*Task:*
Can you give all the records again without altering a single character?

(Extracted page text data)

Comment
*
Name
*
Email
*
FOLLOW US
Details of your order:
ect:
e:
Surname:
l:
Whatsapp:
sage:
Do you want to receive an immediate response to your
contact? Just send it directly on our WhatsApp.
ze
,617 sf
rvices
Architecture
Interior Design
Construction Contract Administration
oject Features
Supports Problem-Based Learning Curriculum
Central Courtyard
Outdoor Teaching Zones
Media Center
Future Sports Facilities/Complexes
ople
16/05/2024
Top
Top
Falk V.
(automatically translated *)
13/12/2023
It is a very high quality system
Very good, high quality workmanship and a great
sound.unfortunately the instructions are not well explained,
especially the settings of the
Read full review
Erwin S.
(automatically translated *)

*Task answer:*
Comment
*
Name
*
Email
*
FOLLOW US
Details of your order:
ect:
e:
Surname:
l:
Whatsapp:
sage:
Do you want to receive an immediate response to your
contact? Just send it directly on our WhatsApp.
ze
,617 sf
rvices
Architecture
Interior Design
Construction Contract Administration
oject Features
Supports Problem-Based Learning Curriculum
Central Courtyard
Outdoor Teaching Zones
Media Center
Future Sports Facilities/Complexes
ople
16/05/2024
Top
Top
Falk V.
(automatically translated *)
13/12/2023
It is a very high quality system
Very good, high quality workmanship and a great
sound.unfortunately the instructions are not well explained,
especially the settings of the
Read full review
Erwin S.
(automatically translated *)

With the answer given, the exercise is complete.